I am very very nervous about 'the stuff'. Wifey is a bit of a hoarder. Getting rid of 'the stuff' is going to be extremely high stress.


----------



## TotoWeRNotInKansasAnymore (Apr 7, 2011)

I’ve never been much of a hoarder and do not like clutter. Many of the items I do not want to get rid of are things I know will be financially difficult for me to replace on my own. That is, "IF" I ever get a bigger place. Honestly, the new place is more than big enough for my son and I. I was just spoiled and used to a bigger house. 

I have to give credit where credit is due, when my (ex)husband remodeled or upgraded something, he usually did it right. I get so frustrated with the cheaper methods previously used for this house. I mean ….. c’mon ….. could we please have used some properly treated fence lumber so I do not have to fight the damn gates to line up every time it rains heavily?! The dang gates can't be more than 5 years old because that's how old the house is. 

OH…. and let’s just not even go into the what-the-heck type of multi-breed lawn I’ve got growing in the backyard!? Good grief! Hind-sight is soooo 20/20. 

I believe we go into a new place hoping for the best and trying to be positive, but the "Home Sick Monster" is often lurking right around the corner for us shortly after we move in.


----------



## okeydokie (Sep 10, 2008)

to the OP, i have resorted to the same "tactic" on my wife that your husband is using on you. in her case, she in an over analyzer, i mean she literally locks herself up making lists, organizing data, etc... but she is actually afraid to make decisions. me on the other hand, i make quick decisions based on minimal but important info.
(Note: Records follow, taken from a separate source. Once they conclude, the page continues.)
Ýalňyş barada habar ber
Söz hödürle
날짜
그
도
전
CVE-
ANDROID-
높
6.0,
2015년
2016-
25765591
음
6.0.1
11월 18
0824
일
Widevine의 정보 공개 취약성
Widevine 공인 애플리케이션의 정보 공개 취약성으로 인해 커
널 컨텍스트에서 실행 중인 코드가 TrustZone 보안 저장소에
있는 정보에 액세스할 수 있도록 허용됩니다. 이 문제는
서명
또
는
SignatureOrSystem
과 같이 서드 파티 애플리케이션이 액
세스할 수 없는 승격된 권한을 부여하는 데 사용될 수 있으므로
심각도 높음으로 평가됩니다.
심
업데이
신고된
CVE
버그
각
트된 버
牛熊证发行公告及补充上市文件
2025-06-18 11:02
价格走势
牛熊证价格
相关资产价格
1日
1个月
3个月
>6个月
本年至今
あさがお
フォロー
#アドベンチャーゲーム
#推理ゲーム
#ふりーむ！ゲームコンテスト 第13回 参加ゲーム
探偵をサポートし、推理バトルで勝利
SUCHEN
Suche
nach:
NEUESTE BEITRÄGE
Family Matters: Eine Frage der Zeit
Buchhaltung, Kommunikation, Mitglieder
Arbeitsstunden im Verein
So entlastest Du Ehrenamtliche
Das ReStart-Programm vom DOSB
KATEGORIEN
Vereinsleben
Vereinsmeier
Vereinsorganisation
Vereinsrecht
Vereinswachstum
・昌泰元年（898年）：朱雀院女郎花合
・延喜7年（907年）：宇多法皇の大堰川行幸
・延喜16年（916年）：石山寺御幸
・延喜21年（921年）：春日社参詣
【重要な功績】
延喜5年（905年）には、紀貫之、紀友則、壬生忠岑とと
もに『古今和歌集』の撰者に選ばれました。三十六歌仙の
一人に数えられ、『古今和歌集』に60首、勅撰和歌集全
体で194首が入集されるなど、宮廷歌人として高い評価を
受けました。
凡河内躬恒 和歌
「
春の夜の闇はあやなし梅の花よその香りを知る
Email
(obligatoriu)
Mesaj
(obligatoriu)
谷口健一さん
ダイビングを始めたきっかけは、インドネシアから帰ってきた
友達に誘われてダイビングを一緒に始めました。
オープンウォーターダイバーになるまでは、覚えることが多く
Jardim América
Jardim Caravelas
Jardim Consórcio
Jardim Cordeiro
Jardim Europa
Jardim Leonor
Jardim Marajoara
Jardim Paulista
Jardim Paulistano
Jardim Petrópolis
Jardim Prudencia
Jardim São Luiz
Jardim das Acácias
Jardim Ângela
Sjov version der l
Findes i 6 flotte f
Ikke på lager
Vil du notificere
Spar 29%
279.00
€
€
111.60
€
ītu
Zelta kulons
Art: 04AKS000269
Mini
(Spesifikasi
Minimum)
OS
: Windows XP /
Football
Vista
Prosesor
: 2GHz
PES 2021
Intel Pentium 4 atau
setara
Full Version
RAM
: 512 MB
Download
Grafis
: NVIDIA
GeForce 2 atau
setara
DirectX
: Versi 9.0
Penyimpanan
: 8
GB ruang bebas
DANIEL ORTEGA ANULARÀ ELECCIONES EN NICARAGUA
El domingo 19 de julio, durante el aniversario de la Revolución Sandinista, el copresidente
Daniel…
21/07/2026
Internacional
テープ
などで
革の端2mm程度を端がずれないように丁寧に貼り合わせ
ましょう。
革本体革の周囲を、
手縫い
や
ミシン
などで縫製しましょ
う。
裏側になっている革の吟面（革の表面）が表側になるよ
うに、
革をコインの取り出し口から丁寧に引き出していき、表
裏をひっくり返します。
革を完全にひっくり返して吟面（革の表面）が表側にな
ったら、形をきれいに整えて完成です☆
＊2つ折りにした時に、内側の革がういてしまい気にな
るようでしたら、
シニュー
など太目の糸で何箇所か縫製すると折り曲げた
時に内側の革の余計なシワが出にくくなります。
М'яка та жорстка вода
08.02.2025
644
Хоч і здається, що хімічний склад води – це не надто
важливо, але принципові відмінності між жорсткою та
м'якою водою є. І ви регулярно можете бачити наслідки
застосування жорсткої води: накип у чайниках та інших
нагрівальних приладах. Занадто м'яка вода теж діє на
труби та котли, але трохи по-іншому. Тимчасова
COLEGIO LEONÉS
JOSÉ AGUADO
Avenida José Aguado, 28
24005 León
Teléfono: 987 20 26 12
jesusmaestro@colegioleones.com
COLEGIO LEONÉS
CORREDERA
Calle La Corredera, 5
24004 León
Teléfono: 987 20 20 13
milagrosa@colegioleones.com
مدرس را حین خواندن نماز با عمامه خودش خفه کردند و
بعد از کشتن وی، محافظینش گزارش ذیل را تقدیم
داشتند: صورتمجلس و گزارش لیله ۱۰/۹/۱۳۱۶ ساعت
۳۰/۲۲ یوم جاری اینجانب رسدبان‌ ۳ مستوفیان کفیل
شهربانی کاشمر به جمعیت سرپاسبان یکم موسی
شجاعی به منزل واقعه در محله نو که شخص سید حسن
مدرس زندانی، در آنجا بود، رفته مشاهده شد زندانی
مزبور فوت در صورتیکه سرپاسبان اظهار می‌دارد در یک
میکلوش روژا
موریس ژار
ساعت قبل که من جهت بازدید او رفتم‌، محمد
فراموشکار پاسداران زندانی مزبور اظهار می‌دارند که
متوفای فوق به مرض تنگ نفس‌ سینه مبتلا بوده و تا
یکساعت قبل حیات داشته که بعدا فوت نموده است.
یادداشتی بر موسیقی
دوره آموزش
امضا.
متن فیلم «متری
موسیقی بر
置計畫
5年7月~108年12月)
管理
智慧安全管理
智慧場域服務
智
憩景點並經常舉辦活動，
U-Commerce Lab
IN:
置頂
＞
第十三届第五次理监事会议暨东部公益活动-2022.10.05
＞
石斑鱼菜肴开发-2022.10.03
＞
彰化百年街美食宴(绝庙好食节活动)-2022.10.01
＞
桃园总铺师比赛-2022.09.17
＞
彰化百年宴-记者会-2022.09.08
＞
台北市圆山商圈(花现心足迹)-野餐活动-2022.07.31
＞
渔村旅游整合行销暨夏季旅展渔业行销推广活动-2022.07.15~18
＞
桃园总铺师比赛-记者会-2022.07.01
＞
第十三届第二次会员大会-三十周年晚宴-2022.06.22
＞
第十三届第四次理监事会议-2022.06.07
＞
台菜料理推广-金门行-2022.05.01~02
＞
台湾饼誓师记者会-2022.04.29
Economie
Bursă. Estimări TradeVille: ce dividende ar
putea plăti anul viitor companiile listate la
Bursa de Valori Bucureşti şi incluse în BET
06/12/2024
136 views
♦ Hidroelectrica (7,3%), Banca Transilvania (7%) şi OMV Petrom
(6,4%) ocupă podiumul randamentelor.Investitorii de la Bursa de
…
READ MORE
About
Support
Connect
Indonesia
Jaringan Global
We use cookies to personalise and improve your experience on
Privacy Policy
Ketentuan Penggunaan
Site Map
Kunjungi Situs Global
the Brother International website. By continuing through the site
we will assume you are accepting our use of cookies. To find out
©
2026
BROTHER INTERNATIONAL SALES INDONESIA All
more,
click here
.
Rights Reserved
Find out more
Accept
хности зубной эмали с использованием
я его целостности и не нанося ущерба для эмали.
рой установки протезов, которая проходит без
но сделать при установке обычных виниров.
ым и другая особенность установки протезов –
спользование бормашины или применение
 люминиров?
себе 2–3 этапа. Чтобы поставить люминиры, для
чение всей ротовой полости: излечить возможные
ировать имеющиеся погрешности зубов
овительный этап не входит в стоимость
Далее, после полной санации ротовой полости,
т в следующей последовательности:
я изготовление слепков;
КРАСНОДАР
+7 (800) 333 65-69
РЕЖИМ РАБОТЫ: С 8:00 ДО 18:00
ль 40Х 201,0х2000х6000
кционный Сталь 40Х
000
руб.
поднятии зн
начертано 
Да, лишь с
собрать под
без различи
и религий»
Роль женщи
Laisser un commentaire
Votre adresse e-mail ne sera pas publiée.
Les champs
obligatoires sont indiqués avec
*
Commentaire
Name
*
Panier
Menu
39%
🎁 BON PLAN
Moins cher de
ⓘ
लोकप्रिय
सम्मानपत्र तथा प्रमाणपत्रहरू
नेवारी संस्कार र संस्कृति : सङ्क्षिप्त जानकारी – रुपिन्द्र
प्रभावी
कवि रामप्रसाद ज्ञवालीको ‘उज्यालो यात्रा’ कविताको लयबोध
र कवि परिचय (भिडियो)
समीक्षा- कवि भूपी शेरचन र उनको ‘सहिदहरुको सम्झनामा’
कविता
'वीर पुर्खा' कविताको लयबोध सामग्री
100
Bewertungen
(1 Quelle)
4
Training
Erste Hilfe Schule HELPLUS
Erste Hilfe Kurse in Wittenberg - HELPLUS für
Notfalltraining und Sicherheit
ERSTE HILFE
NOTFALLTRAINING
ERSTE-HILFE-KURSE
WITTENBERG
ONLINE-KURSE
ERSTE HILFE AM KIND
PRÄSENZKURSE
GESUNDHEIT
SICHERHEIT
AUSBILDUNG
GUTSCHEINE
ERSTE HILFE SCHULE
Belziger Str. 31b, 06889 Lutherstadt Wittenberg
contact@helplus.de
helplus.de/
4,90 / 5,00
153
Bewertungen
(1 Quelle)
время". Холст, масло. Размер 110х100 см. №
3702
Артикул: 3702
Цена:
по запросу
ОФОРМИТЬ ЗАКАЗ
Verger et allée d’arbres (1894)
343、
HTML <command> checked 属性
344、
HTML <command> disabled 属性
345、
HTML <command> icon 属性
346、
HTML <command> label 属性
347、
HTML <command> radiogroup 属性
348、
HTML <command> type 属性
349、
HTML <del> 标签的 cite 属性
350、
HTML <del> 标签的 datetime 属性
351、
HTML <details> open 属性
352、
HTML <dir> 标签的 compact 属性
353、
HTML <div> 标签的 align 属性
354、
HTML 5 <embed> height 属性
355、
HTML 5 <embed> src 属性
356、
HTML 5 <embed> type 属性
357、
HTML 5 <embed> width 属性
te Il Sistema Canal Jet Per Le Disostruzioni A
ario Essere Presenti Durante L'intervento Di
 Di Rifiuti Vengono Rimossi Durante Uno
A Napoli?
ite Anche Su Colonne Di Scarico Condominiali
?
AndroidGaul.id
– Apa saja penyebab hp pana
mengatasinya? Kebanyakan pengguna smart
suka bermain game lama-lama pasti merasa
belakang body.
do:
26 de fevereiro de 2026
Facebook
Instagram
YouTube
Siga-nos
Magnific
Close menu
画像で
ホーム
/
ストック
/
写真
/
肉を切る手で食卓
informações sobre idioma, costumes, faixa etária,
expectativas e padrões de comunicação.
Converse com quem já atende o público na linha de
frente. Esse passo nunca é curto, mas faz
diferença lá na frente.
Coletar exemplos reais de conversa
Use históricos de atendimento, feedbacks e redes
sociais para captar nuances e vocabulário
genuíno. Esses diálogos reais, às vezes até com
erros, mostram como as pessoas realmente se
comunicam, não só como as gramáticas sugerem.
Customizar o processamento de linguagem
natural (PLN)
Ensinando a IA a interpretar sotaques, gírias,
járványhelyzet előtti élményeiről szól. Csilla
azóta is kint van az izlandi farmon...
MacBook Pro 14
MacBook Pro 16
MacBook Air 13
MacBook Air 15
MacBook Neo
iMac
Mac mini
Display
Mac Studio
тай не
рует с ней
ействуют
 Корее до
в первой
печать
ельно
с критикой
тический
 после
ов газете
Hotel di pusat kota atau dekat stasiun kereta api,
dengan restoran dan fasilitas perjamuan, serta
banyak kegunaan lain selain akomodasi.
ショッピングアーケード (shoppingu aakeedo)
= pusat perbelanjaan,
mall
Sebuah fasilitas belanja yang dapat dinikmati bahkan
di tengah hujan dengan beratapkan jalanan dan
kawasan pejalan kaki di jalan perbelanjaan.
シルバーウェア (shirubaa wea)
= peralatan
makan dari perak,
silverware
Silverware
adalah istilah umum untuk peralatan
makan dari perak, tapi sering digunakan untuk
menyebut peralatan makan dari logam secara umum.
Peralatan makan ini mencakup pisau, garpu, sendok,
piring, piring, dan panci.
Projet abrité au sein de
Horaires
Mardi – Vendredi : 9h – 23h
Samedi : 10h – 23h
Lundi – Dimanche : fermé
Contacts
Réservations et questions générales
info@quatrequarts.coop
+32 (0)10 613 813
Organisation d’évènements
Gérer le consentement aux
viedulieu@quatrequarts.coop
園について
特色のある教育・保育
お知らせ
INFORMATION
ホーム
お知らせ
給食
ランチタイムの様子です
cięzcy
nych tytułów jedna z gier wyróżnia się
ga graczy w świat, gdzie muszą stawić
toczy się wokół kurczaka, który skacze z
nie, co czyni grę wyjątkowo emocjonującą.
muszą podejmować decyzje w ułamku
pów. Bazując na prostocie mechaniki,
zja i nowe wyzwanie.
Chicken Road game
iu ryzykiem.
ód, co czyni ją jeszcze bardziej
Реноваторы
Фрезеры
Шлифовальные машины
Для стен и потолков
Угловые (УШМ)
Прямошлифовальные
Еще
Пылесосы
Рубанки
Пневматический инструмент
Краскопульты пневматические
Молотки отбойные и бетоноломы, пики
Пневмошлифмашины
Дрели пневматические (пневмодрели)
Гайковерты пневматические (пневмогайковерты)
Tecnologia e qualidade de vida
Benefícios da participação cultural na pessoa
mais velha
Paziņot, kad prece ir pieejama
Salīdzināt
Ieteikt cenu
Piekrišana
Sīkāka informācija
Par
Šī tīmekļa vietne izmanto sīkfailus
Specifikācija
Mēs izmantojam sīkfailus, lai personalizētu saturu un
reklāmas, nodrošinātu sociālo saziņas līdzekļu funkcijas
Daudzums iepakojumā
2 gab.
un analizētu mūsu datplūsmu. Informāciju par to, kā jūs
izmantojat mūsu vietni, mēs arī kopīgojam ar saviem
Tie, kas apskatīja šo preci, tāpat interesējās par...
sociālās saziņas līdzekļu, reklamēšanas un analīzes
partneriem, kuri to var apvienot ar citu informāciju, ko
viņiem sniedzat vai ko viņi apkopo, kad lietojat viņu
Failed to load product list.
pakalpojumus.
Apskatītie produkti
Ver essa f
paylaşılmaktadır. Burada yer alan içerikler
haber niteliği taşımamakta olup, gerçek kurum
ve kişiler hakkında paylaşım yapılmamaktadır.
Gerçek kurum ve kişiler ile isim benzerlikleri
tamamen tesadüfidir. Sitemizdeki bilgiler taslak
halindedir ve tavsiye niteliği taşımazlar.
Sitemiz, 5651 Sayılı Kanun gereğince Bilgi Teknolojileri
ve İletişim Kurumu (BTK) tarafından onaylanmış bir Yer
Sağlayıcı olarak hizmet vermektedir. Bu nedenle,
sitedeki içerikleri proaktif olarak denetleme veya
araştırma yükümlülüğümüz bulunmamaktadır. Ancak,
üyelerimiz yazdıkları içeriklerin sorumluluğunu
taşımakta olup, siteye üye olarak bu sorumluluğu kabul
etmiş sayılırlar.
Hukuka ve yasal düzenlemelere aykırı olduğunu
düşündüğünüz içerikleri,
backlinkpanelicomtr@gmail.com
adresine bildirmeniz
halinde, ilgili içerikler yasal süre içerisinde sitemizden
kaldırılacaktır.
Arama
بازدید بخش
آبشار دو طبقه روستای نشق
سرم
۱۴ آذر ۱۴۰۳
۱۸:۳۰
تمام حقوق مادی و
i do not like to deeply analyze, but my wife fails to recognize that and wants me to be as enthusiastic about analysis paralysis as she is. when i say "i just want you to be happy" or "whatever you want dear" it forces her back toward the middle away from the extreme, and will gladly meet her there to work things out.

i AM NOT implying that you are like my wife, maybe your husband just doesnt see the need to mull over things you think you do


----------



## lisa3girls (Apr 6, 2011)

Well, our house is under contract...now we have to clean out and find someplace to go....goodness help us.


----------



## TheAbstract (Jun 19, 2011)

Wow, this is amazing. I've never before heard of something like this. I was raised by both my dad and my mom to *always* only care what the other person wants and do whatever they want *especially* if it makes me unhappy. (By their reasoning, that's how we know we're doing the right thing in life.) 

I used to say the same to my wife - I don't care as long as *you* are happy - and she has been more than ok with that. I'm currently in a situation where I'm soul crushingly miserable but talking to my wife about is usually results in her saying, "This is the choice you made; you did this to yourself" or something similar. 

I can't even imagine living a life where a romantic partner would give a care how anything affects me. I'm beginning to learn this is codependency and a result of being raised in a family where my parents didn't care about my needs because they always needed me to meet their needs.... 

I can only think about myself, but I think if you said, "How you feel is as important to me as I feel is to you. I want you to be as happy with our decision as I am. Please help make this decision so we're both happy," he might feel like voicing his opinion...or perhaps telling you why he's suddenly deferring and making you take on all the responsibility.


----------